Out of the lines below, please list those that hold the string "Navigeer".
─── Recorded information ───
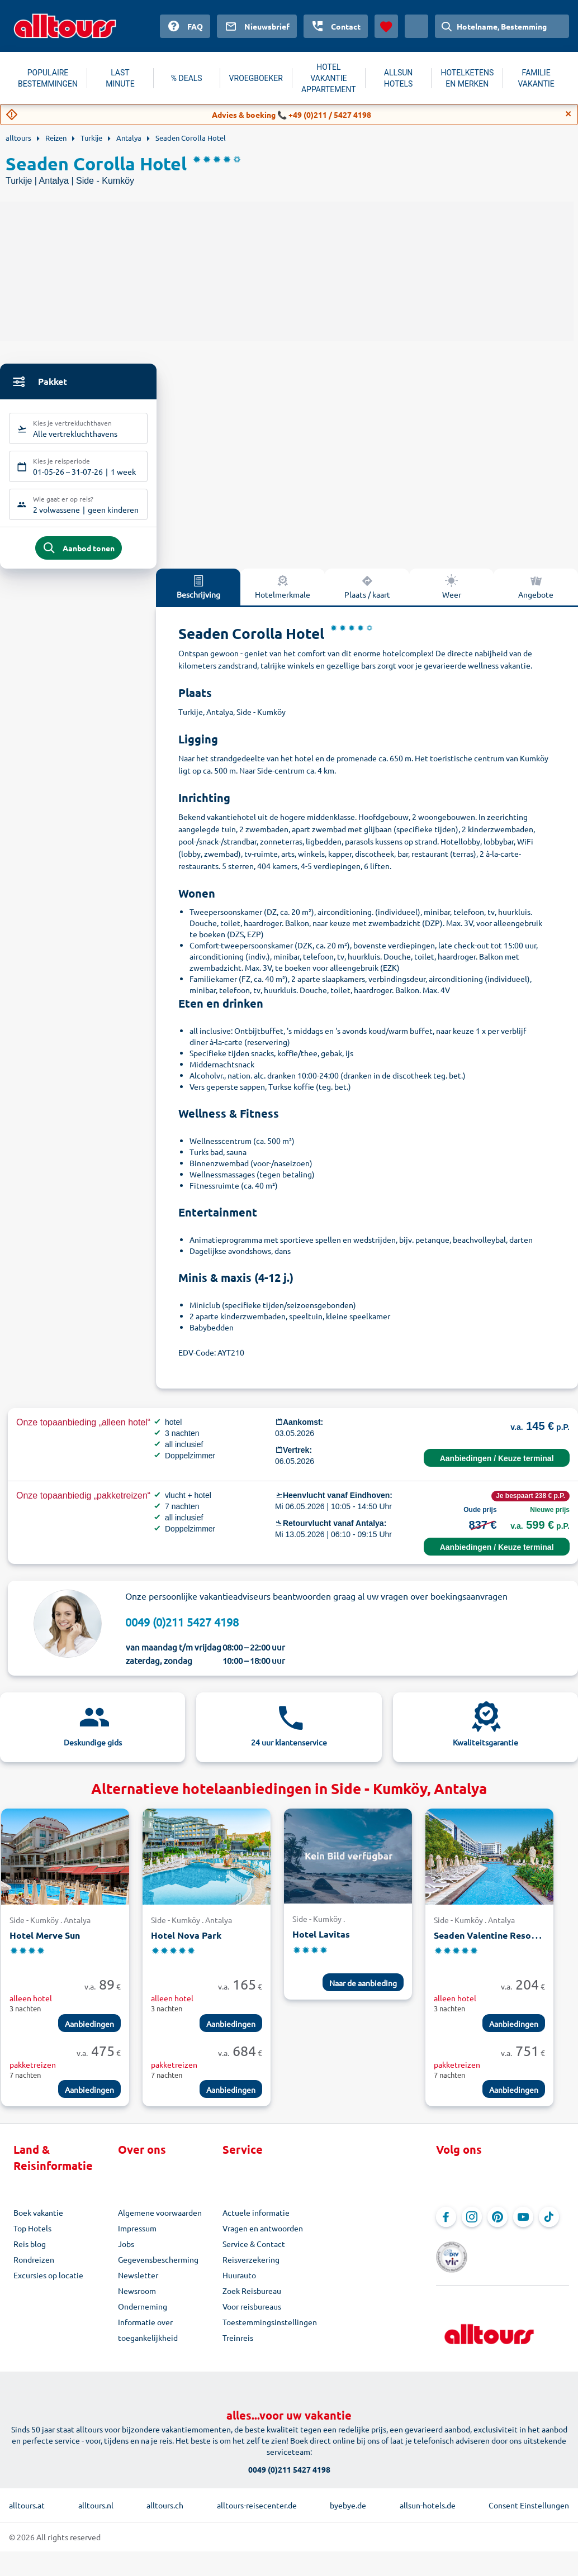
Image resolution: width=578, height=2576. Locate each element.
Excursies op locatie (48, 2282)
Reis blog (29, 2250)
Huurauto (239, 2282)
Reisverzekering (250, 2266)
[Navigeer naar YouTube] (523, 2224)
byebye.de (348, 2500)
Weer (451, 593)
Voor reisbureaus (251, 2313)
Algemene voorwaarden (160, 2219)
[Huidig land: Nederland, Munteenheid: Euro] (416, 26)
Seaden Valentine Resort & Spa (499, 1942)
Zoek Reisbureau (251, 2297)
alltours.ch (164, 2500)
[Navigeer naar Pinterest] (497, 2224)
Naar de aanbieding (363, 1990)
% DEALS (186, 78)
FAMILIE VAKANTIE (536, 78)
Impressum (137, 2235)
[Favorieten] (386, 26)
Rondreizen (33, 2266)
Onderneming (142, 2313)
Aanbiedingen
───
Exercise result:
[Navigeer naar YouTube] (523, 2224)
[Navigeer naar Pinterest] (497, 2224)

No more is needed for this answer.